Committee (7th Day)
Digital Economy Bill [HL]
Lord Davies of Oldham (Deputy Chief Whip (House of Lords), HM Household; Labour)
My Lords, I am grateful to noble Lords for their contribution to this debate. However, I fear that we have two perspectives which do not agree and therefore I am going to argue the case that the amendment should be withdrawn. The amendments relate to that interesting case-the right reverend Prelate indicated just how interesting the situation can be-when film content is included in games and the extraordinary context in which certain actions can be carried out. We all recognise the problem. We all recognise that where a piece of film is found within a video game there is an issue of potential challenge.

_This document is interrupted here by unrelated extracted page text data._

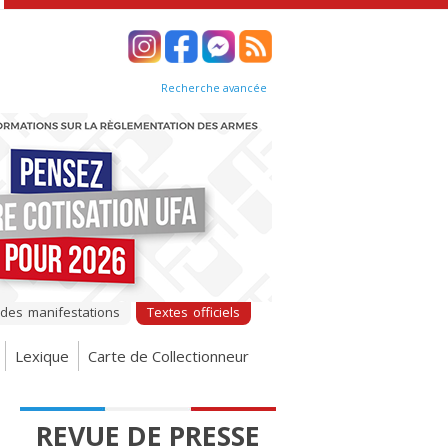
Recherche avancée
 des manifestations
Textes officiels
Lexique
Carte de Collectionneur
REVUE DE PRESSE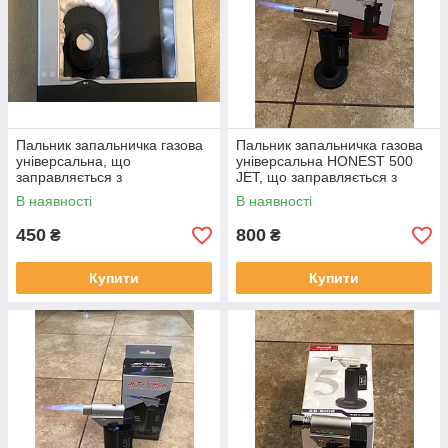
Пальник запальничка газова
Пальник запальничка газова
універсальна, що
універсальна HONEST 500
заправляється з
JET, що заправляється з
п'єзопідпалювачем Antai
п'єзопідпалом (виробництво
В наявності
В наявності
0595 (виробництво Китай)
Китай)
450
800
₴
₴
Купити
Купити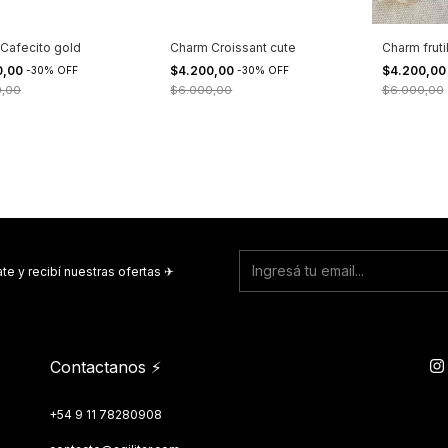
Cafecito gold
Charm Croissant cute
Charm fruti
0,00
$4.200,00
$4.200,0
-
30
%
OFF
-
30
%
OFF
0,00
$6.000,00
$6.000,00
te y recibí nuestras ofertas ✈︎
Contactanos ⚡
+54 9 11 78280908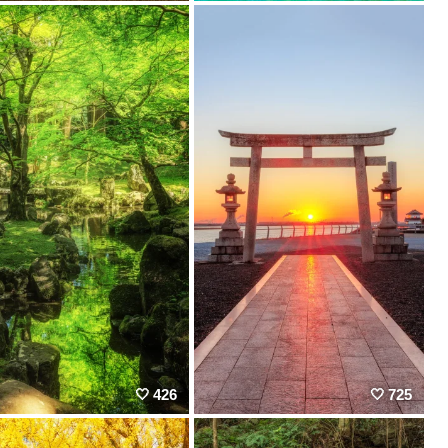
426
725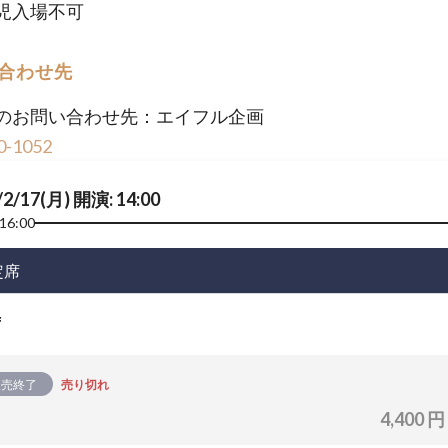
児入場不可
合わせ先
のお問い合わせ先：エイフル企画
0-1052
/2/17(月) 開演: 14:00
16:00
定席
席
販売終了
売り切れ
4,400 円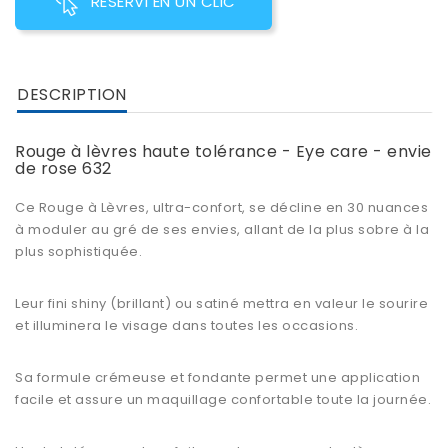
RESERVI EN UN CLIC
DESCRIPTION
Rouge à lèvres haute tolérance - Eye care - envie
de rose 632
Ce Rouge à Lèvres, ultra-confort, se décline en 30 nuances
à moduler au gré de ses envies, allant de la plus sobre à la
plus sophistiquée.
Leur fini shiny (brillant) ou satiné mettra en valeur le sourire
et illuminera le visage dans toutes les occasions.
Sa formule crémeuse et fondante permet une application
facile et assure un maquillage confortable toute la journée.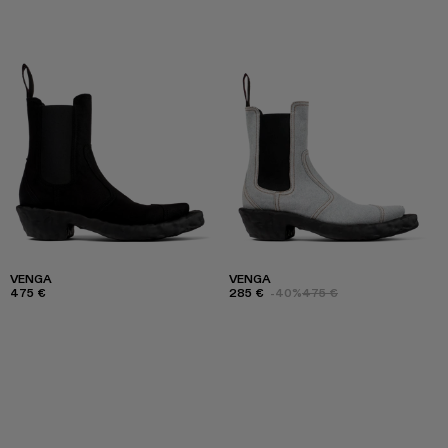
VENGA
VENGA
475 €
285 €
-40%
475 €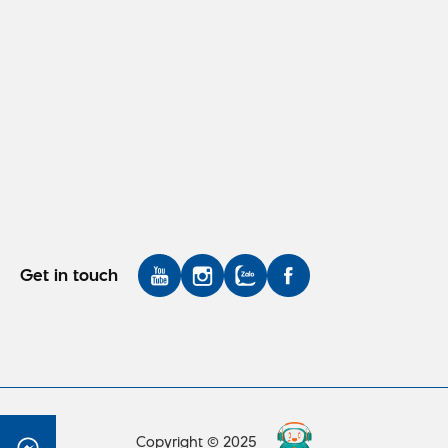
Get in touch
Copyright © 2025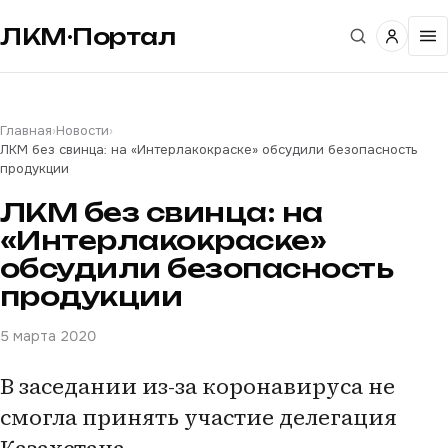
ЛКМ·Портал
Главная
›
Новости
›
ЛКМ без свинца: на «Интерлакокраске» обсудили безопасность
продукции
ЛКМ без свинца: на
«Интерлакокраске»
обсудили безопасность
продукции
5 марта 2020
В заседании из-за коронавируса не
смогла принять участие делегация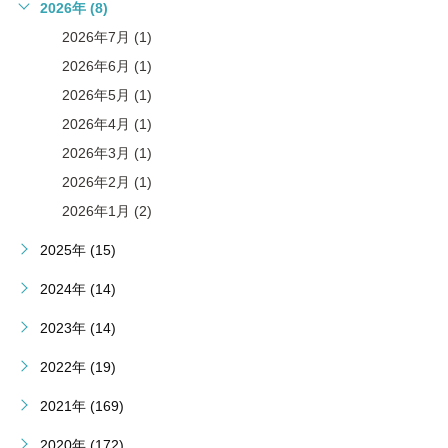
2026年 (8)
2026年7月 (1)
2026年6月 (1)
2026年5月 (1)
2026年4月 (1)
2026年3月 (1)
2026年2月 (1)
2026年1月 (2)
2025年 (15)
2024年 (14)
2023年 (14)
2022年 (19)
2021年 (169)
2020年 (172)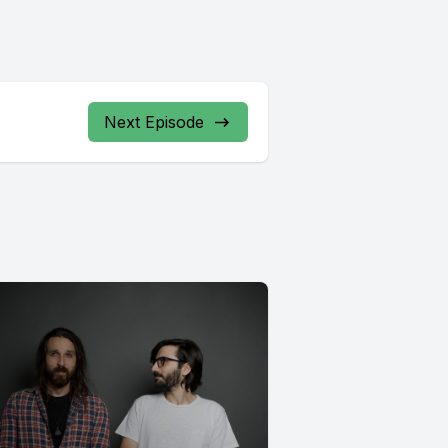
Next Episode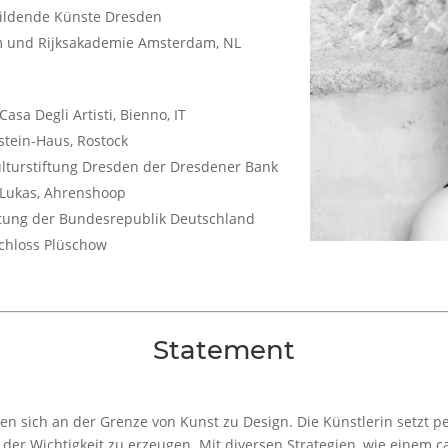
ildende Künste Dresden
m und Rijksakademie Amsterdam, NL
sa Degli Artisti, Bienno, IT
tein-Haus, Rostock
lturstiftung Dresden der Dresdener Bank
 Lukas, Ahrenshoop
ftung der Bundesrepublik Deutschland
chloss Plüschow
Statement
n sich an der Grenze von Kunst zu Design. Die Künstlerin setzt p
er Wichtigkeit zu erzeugen. Mit diversen Strategien, wie einem ca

The Government's position, as outlined in the Bill, is clear and that is why I will be seeking to defend the Bill as it stands and seeking to identify why it would be a mistake to move away from the Bill in the way in which the amendments suggest.

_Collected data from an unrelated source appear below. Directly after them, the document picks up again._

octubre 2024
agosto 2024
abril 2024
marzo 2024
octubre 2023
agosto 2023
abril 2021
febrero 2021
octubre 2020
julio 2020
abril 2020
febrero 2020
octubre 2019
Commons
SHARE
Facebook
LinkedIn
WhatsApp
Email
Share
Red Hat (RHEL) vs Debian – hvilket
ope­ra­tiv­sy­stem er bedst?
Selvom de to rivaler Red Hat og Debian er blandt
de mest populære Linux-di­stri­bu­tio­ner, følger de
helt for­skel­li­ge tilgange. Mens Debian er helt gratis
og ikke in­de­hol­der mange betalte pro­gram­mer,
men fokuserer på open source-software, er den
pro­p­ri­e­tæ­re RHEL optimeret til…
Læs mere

The video games authority should determine the classification for the game but it has to make appropriate arrangements to seek the determination and views of the video works authority, the BBFC. It has to make arrangements to seek those views but only with respect to the film content, for which the BBFC, as has rightly been identified across the Committee, enjoys a high reputation in terms of the many years it has been involved in this work.
The video games authority must have regard to the views of the BBFC-the video works authority-in determining the final classification of the game. I want to emphasise that if it came to a question of a court of law on the issue and if we came to the point where the issues became serious enough to be taken to court, both the organisations would be able to appear and to give evidence if required. Nothing strikes the BBFC out of the assessment for the classification. It has an important role to play. If for any reason there was a contest in court about a film that it had classified it would be expected that it would submit its evidence on its judgment. We are not taking it out of the decision. However, what we are saying-this is what is really at stake between the position of the Bill and the amendments-is that we are fulfilling the key criteria put forward by Professor Tanya Byron when she presented her recommendations on the concept we should develop: that there must be a clear system which is simple and effective for consumers with regard to games. The video games authority is that system and must be identified as such.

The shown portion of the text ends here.